# Allow me to brag for a moment...



## UncannyValleyWoods (Apr 18, 2013)

Got a heads up from my local Rockler buddy about an estate sale he was handling. He new my need for a new sanding machine…. I was the first one there this morning and had the pick of litter. Here's a small list of what I picked up.
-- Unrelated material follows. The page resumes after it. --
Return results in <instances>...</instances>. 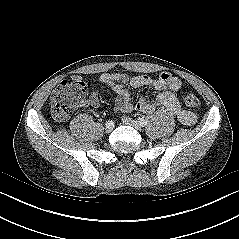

Delta 6" Belt & 12" Disc Abrasive Finishing machine circa '93 - $100

Delta Hollow Chisel Mortiser model 14-650 - $40

Grizzley Radial Drill Press G7945/46 circa 2006 -$100

Complete Violin Luthier Set (with Curly Maple Neck Blanks, templates for every part of the violin and the clamping template) (photos to follow) - $20

Jet Mortising Bit Set - Free

Four Bessy 12 inch Clamps - $10

All of it in "like new" condition. Pictures to follow.

It was a good day.


----------



## DonBroussard (Mar 27, 2012)

Nice haul, there! Prices look pretty good too. I'd say you did well for your $270.


----------



## TeamTurpin (Oct 3, 2012)

Congrats!


----------



## PaulDoug (Sep 26, 2013)

Nice catch. We never have sales like that around my area, least I never hear of them. Be fun to go too, especially if I had some change rattling in my pocket.


----------



## RockyTopScott (Nov 16, 2008)

Well talk about tool gloat. Congrats…a good day indeed.


----------



## fge (Sep 8, 2008)

Nice score


----------



## HorizontalMike (Jun 3, 2010)

Wow THAT haul makes you a real DOG! ...*;-)*


----------



## UncannyValleyWoods (Apr 18, 2013)

Mike, I think they use that song as a form of torture in CIA interrogations. ;-)


----------



## Woodbum (Jan 3, 2010)

Rock on! Great haul. I would love to be able to make a violin, but then how the hell would I know if it was any good or not? Can't play one and don't listen to a lot of violin music. But for a 20 spot, it's well worth it ( I think?) It's sorta like Like French food: how do I know if it's any good if I have no frame of reference other than plain old 'merican meat and potatoes. If I can't pronounce it, I probably won't eat it.


----------